As we approach the middle of the semester, thoughts are often torn between two things. Mid-terms and spring break. Most dread the first and can’t wait for the second; however, both signify another step towards graduation and (hopefully) starting a new career. In the far nearer future, the snow begins to melt and we start to think of warm days filled with sunshine, barbeque, and sports.
Since March is Women’s History Month, I thought a little history would be good to reflect upon. This year marks 41 years since Title IX was signed into law under the Equal Opportunity in Education Act, which states “No person in the United States shall, on the basis of sex, be excluded from participation in, be denied the benefits of, or be subjected to discrimination under any education program or activity receiving federal financial assistance…” For those unfamiliar with what this means, it was the first real step to putting women’s collegiate sports on the map. This meant that not only would women’s sports get similar funding for uniforms and equipment like men’s sports, more importantly it meant scholarships.

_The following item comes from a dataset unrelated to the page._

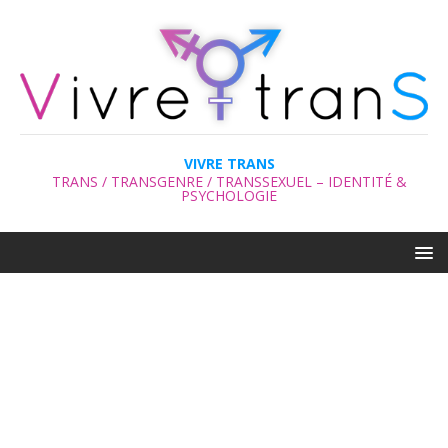
VIVRE TRANS
TRANS / TRANSGENRE / TRANSSEXUEL – IDENTITÉ &
PSYCHOLOGIE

While this might not seem like a big deal to some, it certainly has been for others. I am reminded of Lolo Jones, the Olympic Hurdler, who grew up in Des Moines Iowa, who was routinely homeless as her mother tried to provide for her and her four siblings. In an interview with her I recently saw, she said that by the time she was 12, she was a professional shoplifter. Not because she wanted attention or luxury, but because she simply wanted to stop being hungry. In high school she excelled at Track and Field, she was able to attend LSU on a Track & Field Scholarship and finally get out of poverty. The same can be said many times over, for both men and women.
So join us, if you will, in celebrating Women’s history month and women’s sports! Title IX has helped many prominent figures attain their dreams and given another way to break the cycle of poverty.